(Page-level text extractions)
-- Opening Marker --

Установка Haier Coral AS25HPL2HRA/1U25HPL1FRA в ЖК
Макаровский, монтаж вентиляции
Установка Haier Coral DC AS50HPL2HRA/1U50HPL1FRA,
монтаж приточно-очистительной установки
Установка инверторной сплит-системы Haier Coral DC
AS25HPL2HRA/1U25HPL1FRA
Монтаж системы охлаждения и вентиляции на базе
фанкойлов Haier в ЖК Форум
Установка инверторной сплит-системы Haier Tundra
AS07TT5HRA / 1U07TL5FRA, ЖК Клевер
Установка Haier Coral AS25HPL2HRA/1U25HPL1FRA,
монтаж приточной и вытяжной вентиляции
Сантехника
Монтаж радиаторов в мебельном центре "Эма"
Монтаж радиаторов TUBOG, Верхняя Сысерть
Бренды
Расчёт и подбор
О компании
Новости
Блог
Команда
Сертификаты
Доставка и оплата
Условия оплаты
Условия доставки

-- Closing Marker --
-- Opening Marker --

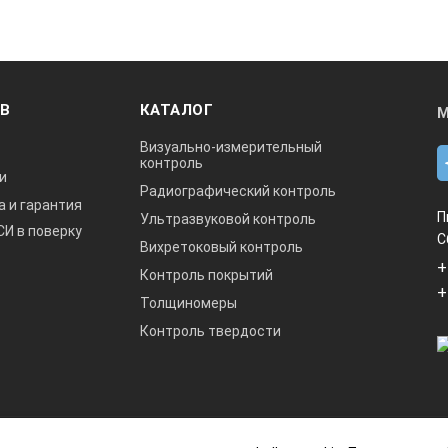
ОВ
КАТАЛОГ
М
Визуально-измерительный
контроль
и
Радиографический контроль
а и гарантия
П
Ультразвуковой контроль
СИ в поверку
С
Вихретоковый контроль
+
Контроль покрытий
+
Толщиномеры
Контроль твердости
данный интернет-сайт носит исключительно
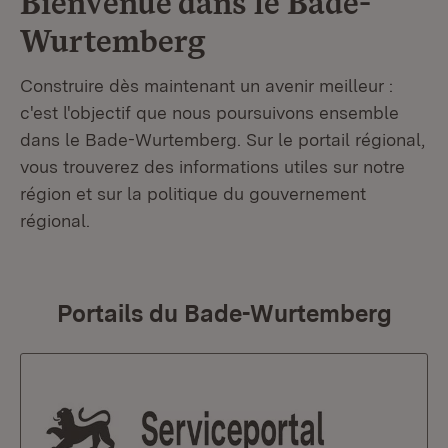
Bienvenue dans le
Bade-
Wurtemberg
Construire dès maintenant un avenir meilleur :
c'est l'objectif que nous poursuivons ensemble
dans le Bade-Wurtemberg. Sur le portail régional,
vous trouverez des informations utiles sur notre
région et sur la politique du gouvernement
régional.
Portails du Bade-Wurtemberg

-- Closing Marker --
-- Opening Marker --

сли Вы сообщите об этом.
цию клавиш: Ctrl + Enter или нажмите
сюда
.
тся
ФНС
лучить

-- Closing Marker --

→ TRY IT:
What you return must be the lines above that run from the line with "Расчёт и подбор" to the line with "Условия доставки", inclusive, each copied exactly.

→ REPLY TO THE TASK:
Расчёт и подбор
О компании
Новости
Блог
Команда
Сертификаты
Доставка и оплата
Условия оплаты
Условия доставки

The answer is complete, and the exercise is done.